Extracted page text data
"""

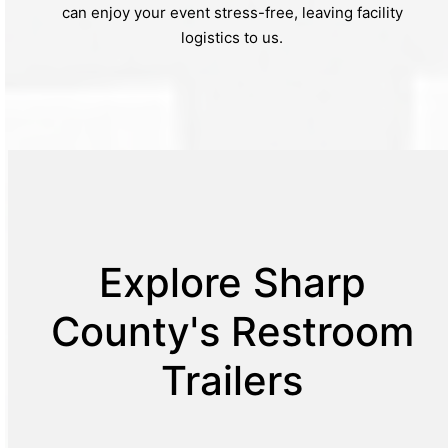
can enjoy your event stress-free, leaving facility
logistics to us.
Explore Sharp
County's Restroom
Trailers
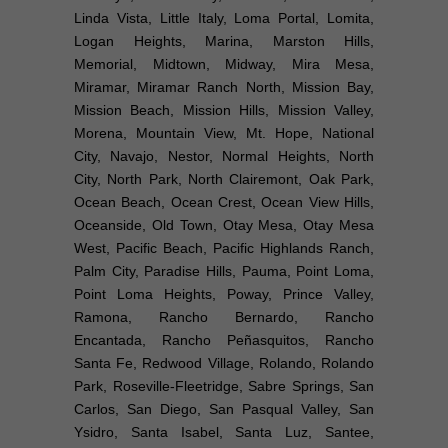
Linda Vista, Little Italy, Loma Portal, Lomita,
Logan Heights, Marina, Marston Hills,
Memorial, Midtown, Midway, Mira Mesa,
Miramar, Miramar Ranch North, Mission Bay,
Mission Beach, Mission Hills, Mission Valley,
Morena, Mountain View, Mt. Hope, National
City, Navajo, Nestor, Normal Heights, North
City, North Park, North Clairemont, Oak Park,
Ocean Beach, Ocean Crest, Ocean View Hills,
Oceanside, Old Town, Otay Mesa, Otay Mesa
West, Pacific Beach, Pacific Highlands Ranch,
Palm City, Paradise Hills, Pauma, Point Loma,
Point Loma Heights, Poway, Prince Valley,
Ramona, Rancho Bernardo, Rancho
Encantada, Rancho Peñasquitos, Rancho
Santa Fe, Redwood Village, Rolando, Rolando
Park, Roseville-Fleetridge, Sabre Springs, San
Carlos, San Diego, San Pasqual Valley, San
Ysidro, Santa Isabel, Santa Luz, Santee,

"""

YOUR TASK
From the first line to the last, copy the records above exactly and leave out the pictures.

ANSWER SECTION
can enjoy your event stress-free, leaving facility
logistics to us.
Explore Sharp
County's Restroom
Trailers
Linda Vista, Little Italy, Loma Portal, Lomita,
Logan Heights, Marina, Marston Hills,
Memorial, Midtown, Midway, Mira Mesa,
Miramar, Miramar Ranch North, Mission Bay,
Mission Beach, Mission Hills, Mission Valley,
Morena, Mountain View, Mt. Hope, National
City, Navajo, Nestor, Normal Heights, North
City, North Park, North Clairemont, Oak Park,
Ocean Beach, Ocean Crest, Ocean View Hills,
Oceanside, Old Town, Otay Mesa, Otay Mesa
West, Pacific Beach, Pacific Highlands Ranch,
Palm City, Paradise Hills, Pauma, Point Loma,
Point Loma Heights, Poway, Prince Valley,
Ramona, Rancho Bernardo, Rancho
Encantada, Rancho Peñasquitos, Rancho
Santa Fe, Redwood Village, Rolando, Rolando
Park, Roseville-Fleetridge, Sabre Springs, San
Carlos, San Diego, San Pasqual Valley, San
Ysidro, Santa Isabel, Santa Luz, Santee,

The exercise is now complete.